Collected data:
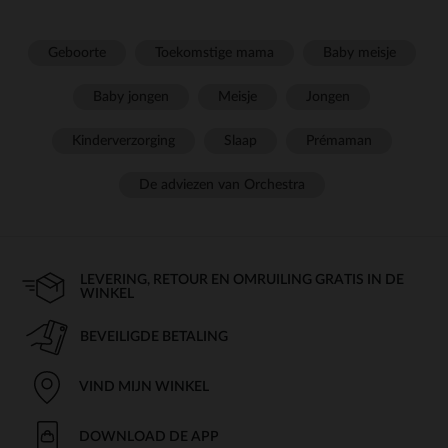
Geboorte
Toekomstige mama
Baby meisje
Baby jongen
Meisje
Jongen
Kinderverzorging
Slaap
Prémaman
De adviezen van Orchestra
LEVERING, RETOUR EN OMRUILING GRATIS IN DE
WINKEL
BEVEILIGDE BETALING
VIND MIJN WINKEL
DOWNLOAD DE APP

WHAT YOU NEED TO DO: Produce a word-for-word copy of the records, omitting all images.

RESPONSE FOR THIS EXERCISE:
Geboorte
Toekomstige mama
Baby meisje
Baby jongen
Meisje
Jongen
Kinderverzorging
Slaap
Prémaman
De adviezen van Orchestra
LEVERING, RETOUR EN OMRUILING GRATIS IN DE
WINKEL
BEVEILIGDE BETALING
VIND MIJN WINKEL
DOWNLOAD DE APP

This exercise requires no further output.